Answer:
The diameter of the wire is 1.596 x 10⁻⁵ m.
Explanation:
Given;
length of the wire, L = 4.0 m
emf of the battery, V = 1.5 V
current through the wire, I = 4 mA = 0.004 A
The resistance of the wire is given by;
R = V / I
R = 1.5 / 0.004
R = 375 ohms
The resistance of the wire in terms of resistivity is given by;
[tex]R = \frac{\rho L}{A}\\\\ A = \frac{\rho L}{R}\\\\[/tex]
Where;
A is area of the wire
ρ is the resistivity of gold = 2.44 x 10⁻⁸ ohm. m
[tex]A = \frac{2.44*10^{-8}* 4}{375}\\\\A = 2.603*10^{-10} \ m^2[/tex]

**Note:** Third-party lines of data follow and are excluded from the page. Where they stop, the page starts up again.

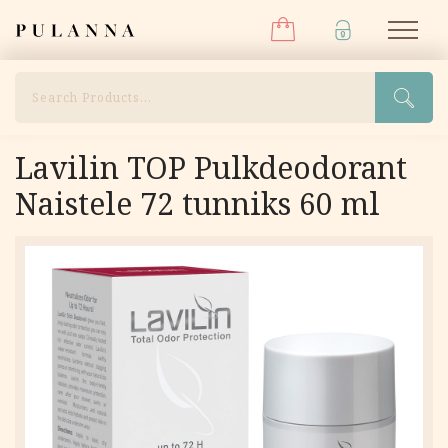
Menüü
Liigu
Pulanna
M
sisu
juurde
Otsi
Lavilin TOP Pulkdeodorant
Naistele 72 tunniks 60 ml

The diameter of the wire is given by;
[tex]A = \frac{\pi d^2}{4}\\\\ \pi d^2 = 4A\\\\d = \sqrt{\frac{4A}{\pi} }\\\\ d = \sqrt{\frac{4(2.602*10^{-10})}{\pi} }\\\\d = 1.596 *10^{-5} \ m[/tex]
Therefore, the diameter of the wire is 1.596 x 10⁻⁵ m.